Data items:
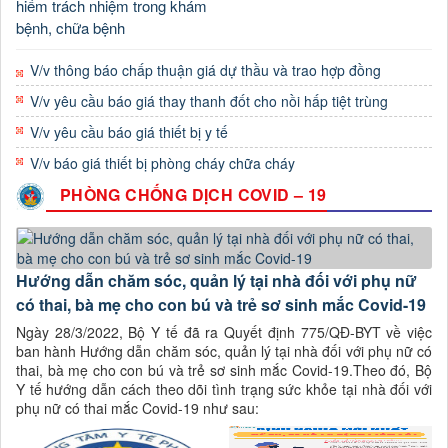
hiểm trách nhiệm trong khám
bệnh, chữa bệnh
V/v thông báo chấp thuận giá dự thầu và trao hợp đồng
V/v yêu cầu báo giá thay thanh đốt cho nồi hấp tiệt trùng
V/v yêu cầu báo giá thiết bị y tế
V/v báo giá thiết bị phòng cháy chữa cháy
PHÒNG CHỐNG DỊCH COVID – 19
Hướng dẫn chăm sóc, quản lý tại nhà đối với phụ nữ
có thai, bà mẹ cho con bú và trẻ sơ sinh mắc Covid-19
Ngày 28/3/2022, Bộ Y tế đã ra Quyết định 775/QĐ-BYT về việc
ban hành Hướng dẫn chăm sóc, quản lý tại nhà đối với phụ nữ có
thai, bà mẹ cho con bú và trẻ sơ sinh mắc Covid-19.Theo đó, Bộ
Y tế hướng dẫn cách theo dõi tình trạng sức khỏe tại nhà đối với
phụ nữ có thai mắc Covid-19 như sau:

EXERCISE INSTRUCTIONS. Scan the data above for the word "chăm" and report every line where it is found.

RESPONSE.
Hướng dẫn chăm sóc, quản lý tại nhà đối với phụ nữ
ban hành Hướng dẫn chăm sóc, quản lý tại nhà đối với phụ nữ có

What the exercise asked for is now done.